### WHAT IS REQUIRED
Nothing in the records below may change; print them all exactly.

· · ·

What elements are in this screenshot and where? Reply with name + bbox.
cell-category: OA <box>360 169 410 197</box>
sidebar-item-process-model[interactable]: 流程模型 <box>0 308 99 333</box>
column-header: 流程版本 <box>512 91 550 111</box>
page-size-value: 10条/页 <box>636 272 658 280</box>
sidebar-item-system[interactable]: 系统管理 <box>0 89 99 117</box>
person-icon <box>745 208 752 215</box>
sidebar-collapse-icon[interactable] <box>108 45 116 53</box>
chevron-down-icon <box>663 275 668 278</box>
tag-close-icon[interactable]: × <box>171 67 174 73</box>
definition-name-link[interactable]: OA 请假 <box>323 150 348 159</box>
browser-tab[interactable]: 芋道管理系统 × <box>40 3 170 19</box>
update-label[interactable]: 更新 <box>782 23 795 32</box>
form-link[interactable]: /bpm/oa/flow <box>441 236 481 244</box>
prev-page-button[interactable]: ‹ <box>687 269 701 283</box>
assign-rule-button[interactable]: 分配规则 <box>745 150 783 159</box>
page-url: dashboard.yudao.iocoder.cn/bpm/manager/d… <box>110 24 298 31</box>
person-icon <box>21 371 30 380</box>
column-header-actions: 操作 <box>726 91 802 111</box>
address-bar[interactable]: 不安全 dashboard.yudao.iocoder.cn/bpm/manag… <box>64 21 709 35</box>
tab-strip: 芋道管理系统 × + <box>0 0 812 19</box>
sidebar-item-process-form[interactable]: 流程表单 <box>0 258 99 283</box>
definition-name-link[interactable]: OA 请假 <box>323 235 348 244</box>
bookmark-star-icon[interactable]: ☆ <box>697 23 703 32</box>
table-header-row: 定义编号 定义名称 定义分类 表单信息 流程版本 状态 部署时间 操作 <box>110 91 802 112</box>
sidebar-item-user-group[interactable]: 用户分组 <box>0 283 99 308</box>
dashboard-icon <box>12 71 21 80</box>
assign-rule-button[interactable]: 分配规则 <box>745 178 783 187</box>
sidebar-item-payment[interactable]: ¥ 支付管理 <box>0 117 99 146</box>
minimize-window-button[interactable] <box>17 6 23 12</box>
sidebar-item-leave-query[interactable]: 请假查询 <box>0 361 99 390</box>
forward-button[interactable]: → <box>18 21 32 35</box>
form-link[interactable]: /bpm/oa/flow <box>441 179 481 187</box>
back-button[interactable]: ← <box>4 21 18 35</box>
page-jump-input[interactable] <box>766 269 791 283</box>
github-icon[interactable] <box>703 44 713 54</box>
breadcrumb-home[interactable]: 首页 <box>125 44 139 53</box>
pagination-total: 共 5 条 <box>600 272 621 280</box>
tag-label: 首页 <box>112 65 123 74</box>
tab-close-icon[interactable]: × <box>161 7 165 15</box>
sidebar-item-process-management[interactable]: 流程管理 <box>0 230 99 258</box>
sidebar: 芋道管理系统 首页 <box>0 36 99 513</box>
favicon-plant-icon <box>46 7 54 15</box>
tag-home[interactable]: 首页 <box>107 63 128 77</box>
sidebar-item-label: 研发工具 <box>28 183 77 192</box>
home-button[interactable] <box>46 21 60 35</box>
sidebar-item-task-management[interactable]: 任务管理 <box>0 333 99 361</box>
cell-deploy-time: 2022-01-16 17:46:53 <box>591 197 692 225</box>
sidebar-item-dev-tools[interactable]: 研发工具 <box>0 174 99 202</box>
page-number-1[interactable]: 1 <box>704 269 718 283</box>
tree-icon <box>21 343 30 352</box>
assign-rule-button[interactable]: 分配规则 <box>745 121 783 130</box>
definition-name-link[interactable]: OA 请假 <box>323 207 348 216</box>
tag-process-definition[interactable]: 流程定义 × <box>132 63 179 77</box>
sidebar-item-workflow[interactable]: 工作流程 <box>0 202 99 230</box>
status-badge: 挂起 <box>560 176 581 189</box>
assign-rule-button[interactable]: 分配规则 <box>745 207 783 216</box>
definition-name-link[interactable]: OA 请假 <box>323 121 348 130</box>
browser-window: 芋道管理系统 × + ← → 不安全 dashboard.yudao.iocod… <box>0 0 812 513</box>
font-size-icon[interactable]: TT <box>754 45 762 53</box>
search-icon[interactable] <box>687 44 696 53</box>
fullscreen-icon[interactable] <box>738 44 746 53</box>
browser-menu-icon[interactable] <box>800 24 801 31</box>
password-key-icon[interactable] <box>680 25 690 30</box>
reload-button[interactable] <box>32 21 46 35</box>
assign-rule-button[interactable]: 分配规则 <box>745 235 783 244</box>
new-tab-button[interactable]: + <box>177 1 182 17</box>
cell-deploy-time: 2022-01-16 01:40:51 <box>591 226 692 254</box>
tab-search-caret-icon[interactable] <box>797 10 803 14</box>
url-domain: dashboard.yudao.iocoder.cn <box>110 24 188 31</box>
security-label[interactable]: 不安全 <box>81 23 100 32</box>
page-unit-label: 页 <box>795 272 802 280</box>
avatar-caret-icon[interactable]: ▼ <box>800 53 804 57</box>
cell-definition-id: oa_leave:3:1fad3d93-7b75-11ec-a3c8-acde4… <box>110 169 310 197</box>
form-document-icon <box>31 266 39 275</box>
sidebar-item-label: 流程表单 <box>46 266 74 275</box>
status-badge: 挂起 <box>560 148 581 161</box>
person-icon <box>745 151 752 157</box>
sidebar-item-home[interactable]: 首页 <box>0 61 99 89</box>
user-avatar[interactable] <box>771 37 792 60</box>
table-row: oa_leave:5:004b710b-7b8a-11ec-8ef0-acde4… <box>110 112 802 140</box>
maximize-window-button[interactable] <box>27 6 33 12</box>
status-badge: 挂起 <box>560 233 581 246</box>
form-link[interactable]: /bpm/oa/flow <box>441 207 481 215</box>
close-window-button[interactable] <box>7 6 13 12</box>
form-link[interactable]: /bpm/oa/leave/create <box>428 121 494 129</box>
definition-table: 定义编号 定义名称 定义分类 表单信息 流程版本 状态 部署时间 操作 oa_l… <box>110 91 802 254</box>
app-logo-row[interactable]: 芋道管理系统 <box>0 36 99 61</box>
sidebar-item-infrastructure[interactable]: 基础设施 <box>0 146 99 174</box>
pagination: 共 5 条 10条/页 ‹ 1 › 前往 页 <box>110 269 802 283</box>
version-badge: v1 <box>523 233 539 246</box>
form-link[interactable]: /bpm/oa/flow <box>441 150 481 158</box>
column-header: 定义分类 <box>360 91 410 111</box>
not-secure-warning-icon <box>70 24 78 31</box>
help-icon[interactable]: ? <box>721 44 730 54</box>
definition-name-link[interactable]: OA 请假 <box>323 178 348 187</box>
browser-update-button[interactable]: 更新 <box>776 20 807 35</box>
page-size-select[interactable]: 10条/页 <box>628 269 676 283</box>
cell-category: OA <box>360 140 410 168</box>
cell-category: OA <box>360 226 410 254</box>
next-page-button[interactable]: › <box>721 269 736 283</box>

· · ·

### EXPECTED ANSWER
What elements are in this screenshot and where? Reply with name + bbox.
cell-category: OA <box>360 169 410 197</box>
sidebar-item-process-model[interactable]: 流程模型 <box>0 308 99 333</box>
column-header: 流程版本 <box>512 91 550 111</box>
page-size-value: 10条/页 <box>636 272 658 280</box>
sidebar-item-system[interactable]: 系统管理 <box>0 89 99 117</box>
person-icon <box>745 208 752 215</box>
sidebar-collapse-icon[interactable] <box>108 45 116 53</box>
chevron-down-icon <box>663 275 668 278</box>
tag-close-icon[interactable]: × <box>171 67 174 73</box>
definition-name-link[interactable]: OA 请假 <box>323 150 348 159</box>
browser-tab[interactable]: 芋道管理系统 × <box>40 3 170 19</box>
update-label[interactable]: 更新 <box>782 23 795 32</box>
form-link[interactable]: /bpm/oa/flow <box>441 236 481 244</box>
prev-page-button[interactable]: ‹ <box>687 269 701 283</box>
assign-rule-button[interactable]: 分配规则 <box>745 150 783 159</box>
page-url: dashboard.yudao.iocoder.cn/bpm/manager/d… <box>110 24 298 31</box>
person-icon <box>21 371 30 380</box>
column-header-actions: 操作 <box>726 91 802 111</box>
address-bar[interactable]: 不安全 dashboard.yudao.iocoder.cn/bpm/manag… <box>64 21 709 35</box>
tab-strip: 芋道管理系统 × + <box>0 0 812 19</box>
sidebar-item-process-form[interactable]: 流程表单 <box>0 258 99 283</box>
definition-name-link[interactable]: OA 请假 <box>323 235 348 244</box>
bookmark-star-icon[interactable]: ☆ <box>697 23 703 32</box>
table-header-row: 定义编号 定义名称 定义分类 表单信息 流程版本 状态 部署时间 操作 <box>110 91 802 112</box>
sidebar-item-user-group[interactable]: 用户分组 <box>0 283 99 308</box>
dashboard-icon <box>12 71 21 80</box>
assign-rule-button[interactable]: 分配规则 <box>745 178 783 187</box>
sidebar-item-payment[interactable]: ¥ 支付管理 <box>0 117 99 146</box>
minimize-window-button[interactable] <box>17 6 23 12</box>
sidebar-item-leave-query[interactable]: 请假查询 <box>0 361 99 390</box>
forward-button[interactable]: → <box>18 21 32 35</box>
form-link[interactable]: /bpm/oa/flow <box>441 179 481 187</box>
back-button[interactable]: ← <box>4 21 18 35</box>
page-jump-input[interactable] <box>766 269 791 283</box>
github-icon[interactable] <box>703 44 713 54</box>
breadcrumb-home[interactable]: 首页 <box>125 44 139 53</box>
pagination-total: 共 5 条 <box>600 272 621 280</box>
tag-label: 首页 <box>112 65 123 74</box>
tab-close-icon[interactable]: × <box>161 7 165 15</box>
sidebar-item-process-management[interactable]: 流程管理 <box>0 230 99 258</box>
sidebar: 芋道管理系统 首页 <box>0 36 99 513</box>
favicon-plant-icon <box>46 7 54 15</box>
tag-home[interactable]: 首页 <box>107 63 128 77</box>
sidebar-item-label: 研发工具 <box>28 183 77 192</box>
home-button[interactable] <box>46 21 60 35</box>
sidebar-item-task-management[interactable]: 任务管理 <box>0 333 99 361</box>
cell-deploy-time: 2022-01-16 17:46:53 <box>591 197 692 225</box>
sidebar-item-dev-tools[interactable]: 研发工具 <box>0 174 99 202</box>
page-number-1[interactable]: 1 <box>704 269 718 283</box>
tree-icon <box>21 343 30 352</box>
assign-rule-button[interactable]: 分配规则 <box>745 121 783 130</box>
definition-name-link[interactable]: OA 请假 <box>323 207 348 216</box>
tag-process-definition[interactable]: 流程定义 × <box>132 63 179 77</box>
sidebar-item-workflow[interactable]: 工作流程 <box>0 202 99 230</box>
status-badge: 挂起 <box>560 176 581 189</box>
assign-rule-button[interactable]: 分配规则 <box>745 207 783 216</box>
definition-name-link[interactable]: OA 请假 <box>323 121 348 130</box>
browser-window: 芋道管理系统 × + ← → 不安全 dashboard.yudao.iocod… <box>0 0 812 513</box>
font-size-icon[interactable]: TT <box>754 45 762 53</box>
search-icon[interactable] <box>687 44 696 53</box>
fullscreen-icon[interactable] <box>738 44 746 53</box>
browser-menu-icon[interactable] <box>800 24 801 31</box>
password-key-icon[interactable] <box>680 25 690 30</box>
reload-button[interactable] <box>32 21 46 35</box>
assign-rule-button[interactable]: 分配规则 <box>745 235 783 244</box>
new-tab-button[interactable]: + <box>177 1 182 17</box>
cell-deploy-time: 2022-01-16 01:40:51 <box>591 226 692 254</box>
tab-search-caret-icon[interactable] <box>797 10 803 14</box>
url-domain: dashboard.yudao.iocoder.cn <box>110 24 188 31</box>
security-label[interactable]: 不安全 <box>81 23 100 32</box>
page-unit-label: 页 <box>795 272 802 280</box>
avatar-caret-icon[interactable]: ▼ <box>800 53 804 57</box>
cell-definition-id: oa_leave:3:1fad3d93-7b75-11ec-a3c8-acde4… <box>110 169 310 197</box>
form-document-icon <box>31 266 39 275</box>
sidebar-item-label: 流程表单 <box>46 266 74 275</box>
status-badge: 挂起 <box>560 148 581 161</box>
person-icon <box>745 151 752 157</box>
sidebar-item-home[interactable]: 首页 <box>0 61 99 89</box>
user-avatar[interactable] <box>771 37 792 60</box>
table-row: oa_leave:5:004b710b-7b8a-11ec-8ef0-acde4… <box>110 112 802 140</box>
maximize-window-button[interactable] <box>27 6 33 12</box>
status-badge: 挂起 <box>560 233 581 246</box>
form-link[interactable]: /bpm/oa/flow <box>441 207 481 215</box>
close-window-button[interactable] <box>7 6 13 12</box>
form-link[interactable]: /bpm/oa/leave/create <box>428 121 494 129</box>
definition-table: 定义编号 定义名称 定义分类 表单信息 流程版本 状态 部署时间 操作 oa_l… <box>110 91 802 254</box>
app-logo-row[interactable]: 芋道管理系统 <box>0 36 99 61</box>
sidebar-item-infrastructure[interactable]: 基础设施 <box>0 146 99 174</box>
pagination: 共 5 条 10条/页 ‹ 1 › 前往 页 <box>110 269 802 283</box>
version-badge: v1 <box>523 233 539 246</box>
form-link[interactable]: /bpm/oa/flow <box>441 150 481 158</box>
column-header: 定义分类 <box>360 91 410 111</box>
not-secure-warning-icon <box>70 24 78 31</box>
help-icon[interactable]: ? <box>721 44 730 54</box>
definition-name-link[interactable]: OA 请假 <box>323 178 348 187</box>
browser-update-button[interactable]: 更新 <box>776 20 807 35</box>
page-size-select[interactable]: 10条/页 <box>628 269 676 283</box>
cell-category: OA <box>360 140 410 168</box>
cell-category: OA <box>360 226 410 254</box>
next-page-button[interactable]: › <box>721 269 736 283</box>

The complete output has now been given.